Mycosis Fungoides Palmaris et Plantaris Mimicking “Dyshidrotic Eczema”: A Case Report

A 56-year-old female with Fitzpatrick skin type V presented with a two-year history of pruritic eczematous plaques affecting her hands and feet. In 2018, the eczematous plaques had been classified as dyshidrotic eczema and treated initially with triamcinolone ointment and then with clobetasol ointment. The lesions were largely unresponsive to both treatments. The patient returned to the clinic in 2020. Examination revealed scaly plaques, fissures, and lichenification on the palmar surfaces bilaterally, and indurated pink papules and plaques on the feet bilaterally. A shave biopsy of the left upper extremity and a 4 mm punch biopsy of the right lower extremity were performed at this time.

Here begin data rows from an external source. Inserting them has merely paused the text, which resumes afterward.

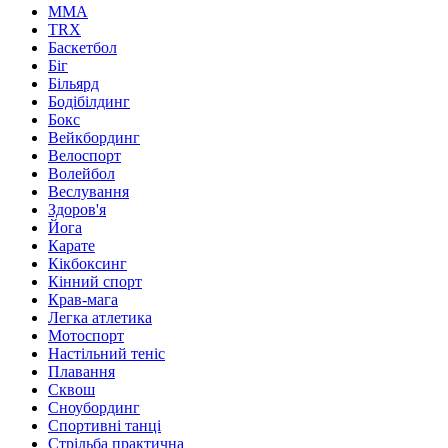
MMA
TRX
Баскетбол
Біг
Більярд
Бодібілдинг
Бокс
Вейкбординг
Велоспорт
Волейбол
Веслування
Здоров'я
Йога
Карате
Кікбоксинг
Кінний спорт
Крав-мага
Легка атлетика
Мотоспорт
Настільний теніс
Плавання
Сквош
Сноубординг
Спортивні танці
Стрільба практична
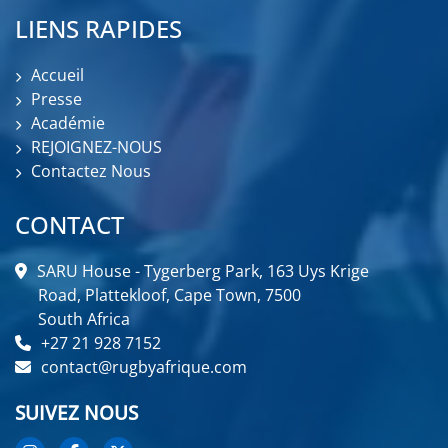
LIENS RAPIDES
Accueil
Presse
Académie
REJOIGNEZ-NOUS
Contactez Nous
CONTACT
SARU House - Tygerberg Park, 163 Uys Krige
Road, Plattekloof, Cape Town, 7500
South Africa
+27 21 928 7152
contact@rugbyafrique.com
SUIVEZ NOUS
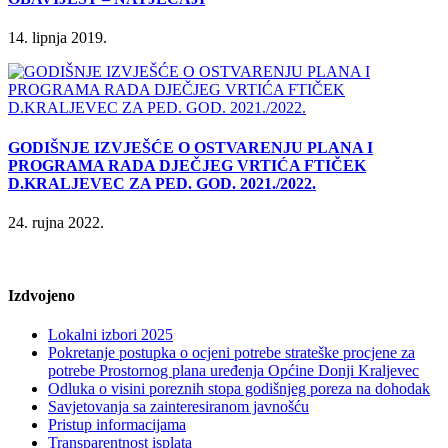
14. lipnja 2019.
GODIŠNJE IZVJEŠĆE O OSTVARENJU PLANA I
PROGRAMA RADA DJEČJEG VRTIĆA FTIČEK
D.KRALJEVEC ZA PED. GOD. 2021./2022.
24. rujna 2022.
Izdvojeno
Lokalni izbori 2025
Pokretanje postupka o ocjeni potrebe strateške procjene za
potrebe Prostornog plana uređenja Općine Donji Kraljevec
Odluka o visini poreznih stopa godišnjeg poreza na dohodak
Savjetovanja sa zainteresiranom javnošću
Pristup informacijama
Transparentnost isplata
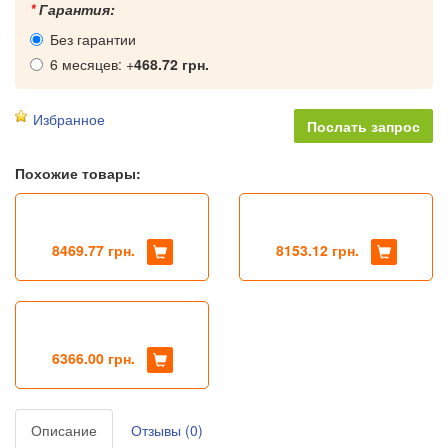
*
Гарантия:
Без гарантии
6 месяцев: +
468.72 грн.
Избранное
Похожие товары:
8469.77 грн.
8153.12 грн.
6366.00 грн.
Описание
Отзывы (0)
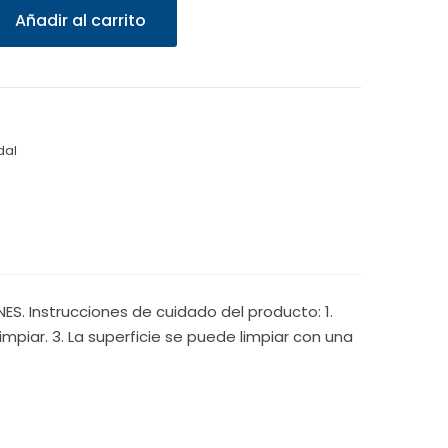
Añadir al carrito
dal
S. Instrucciones de cuidado del producto: 1.
mpiar. 3. La superficie se puede limpiar con una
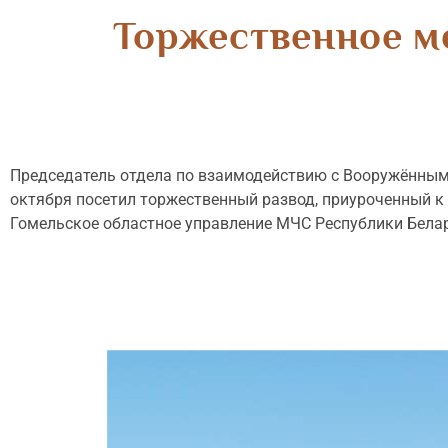
Торжественное м
Председатель отдела по взаимодействию с Вооружённым
октября посетил торжественный развод, приуроченный к
Гомельское областное управление МЧС Республики Белар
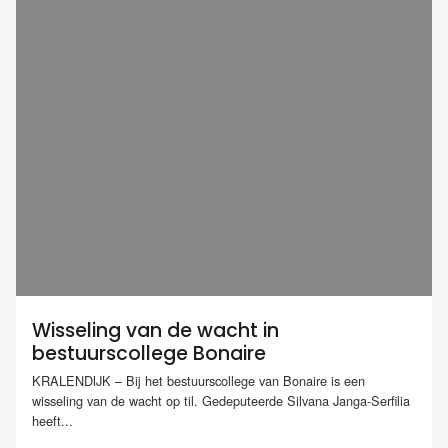
Wisseling van de wacht in
bestuurscollege Bonaire
KRALENDIJK – Bij het bestuurscollege van Bonaire is een
wisseling van de wacht op til. Gedeputeerde Silvana Janga-Serfilia
heeft...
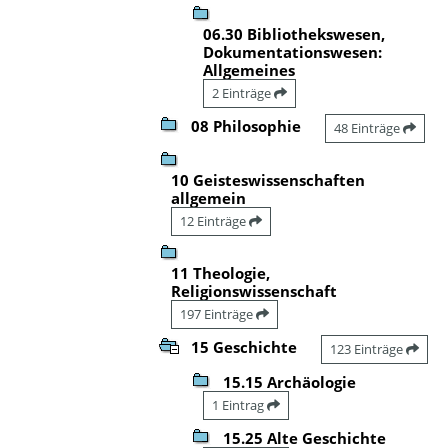
06.30 Bibliothekswesen,
Dokumentationswesen:
Allgemeines
2 Einträge
08 Philosophie
48 Einträge
10 Geisteswissenschaften
allgemein
12 Einträge
11 Theologie,
Religionswissenschaft
197 Einträge
15 Geschichte
123 Einträge
15.15 Archäologie
1 Eintrag
15.25 Alte Geschichte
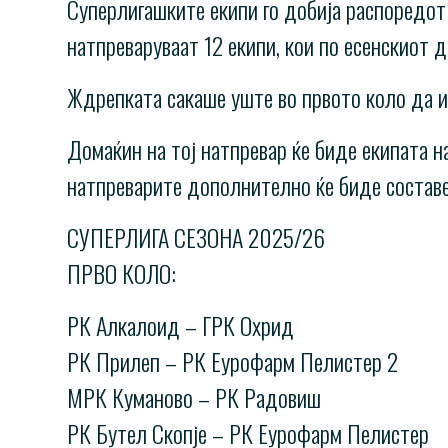
Суперлигашките екипи го добија распоредот 
натпреваруваат 12 екипи, кои по есенскиот 
Ждрепката сакаше уште во првото коло да и
Домаќин на тој натпревар ќе биде екипата н
натпреварите дополнително ќе биде состав
СУПЕРЛИГА СЕЗОНА 2025/26
ПРВО КОЛО:
РК Алкалоид – ГРК Охрид
РК Прилеп – РК Еурофарм Пелистер 2
МРК Куманово – РК Радовиш
РК Бутел Скопје – РК Еурофарм Пелистер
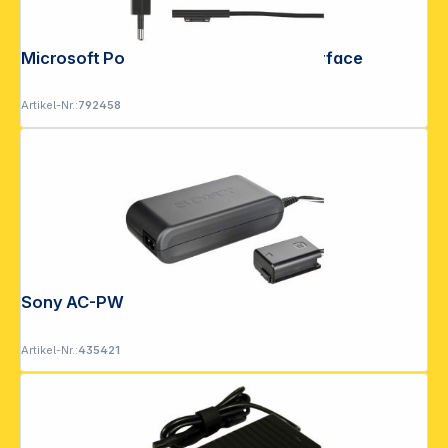
Microsoft Power Supply (24W) für Surface
Artikel-Nr.:
792458
Sony AC-PW20 Netzteiladapter
Artikel-Nr.:
435421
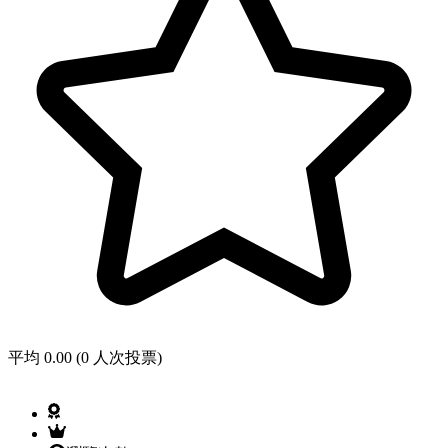
平均 0.00 (0 人次投票)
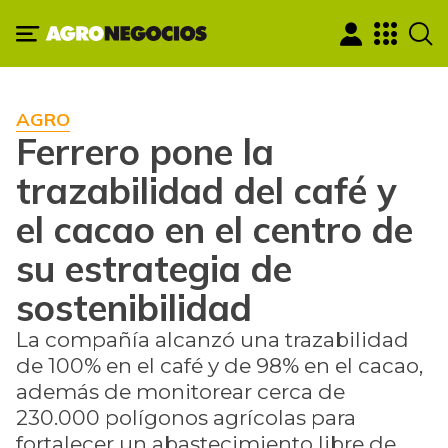
AGRO
Ferrero pone la
trazabilidad del café y
el cacao en el centro de
su estrategia de
sostenibilidad
La compañía alcanzó una trazabilidad
de 100% en el café y de 98% en el cacao,
además de monitorear cerca de
230.000 polígonos agrícolas para
fortalecer un abastecimiento libre de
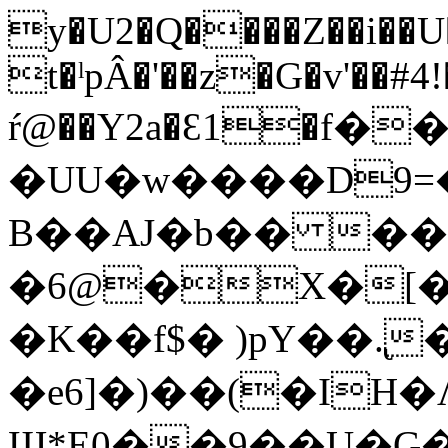
y�U2�Q����Z��i��U
t�ˡpÂ�'��z�G�v'��#4
ŕ@��Y2a�Ԑ1�f
�UU�w����D9
B��AJ�b�� ��
�6@�X�[�M
�K��f$� )pY��.̢
�e6]�)��(�IΗ�Ʌ
Щ*E0��9��U�G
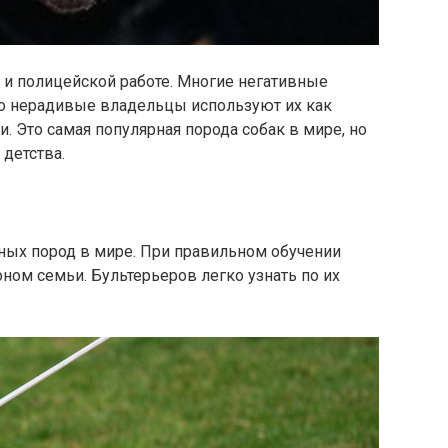
 и полицейской работе. Многие негативные
 что нерадивые владельцы используют их как
. Это самая популярная порода собак в мире, но
 детства.
вных пород в мире. При правильном обучении
ном семьи. Бультерьеров легко узнать по их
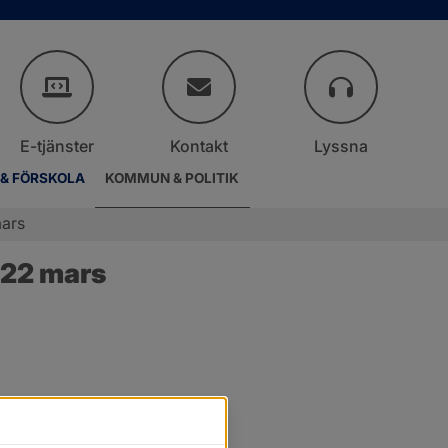
E-tjänster
Kontakt
Lyssna
 & FÖRSKOLA
KOMMUN & POLITIK
mars
 22 mars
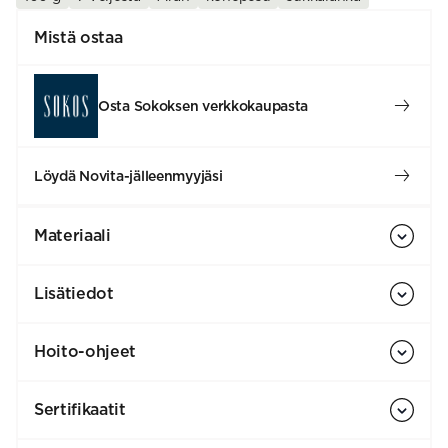
Mistä ostaa
Osta Sokoksen verkkokaupasta
Löydä Novita-jälleenmyyjäsi
Materiaali
Lisätiedot
Hoito-ohjeet
Sertifikaatit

Histopathological analysis revealed an atypical lymphocytic perivascular infiltrate with epidermotropism. Immunohistochemistry was positive for CD3, with a CD4:CD8 ratio favoring CD4, and a reduction in CD7 expression. The patient's lesion was diagnosed as MFPP. Unfortunately, the patient was lost to follow-up but reappeared in 2023 with the persistence of intensely pruritic plaques on her bilateral palms (Figure 1) as well as her left big toe. Physical exam was notable for hyperkeratotic plaques on the left palm, left third metacarpophalangeal joint, right 3rd proximal interphalangeal, and right thumb metacarpophalangeal joint. Due to its rarity, the management of MFPP followed literature recommendations.¹ A referral to oncology was reiterated for a comprehensive evaluation.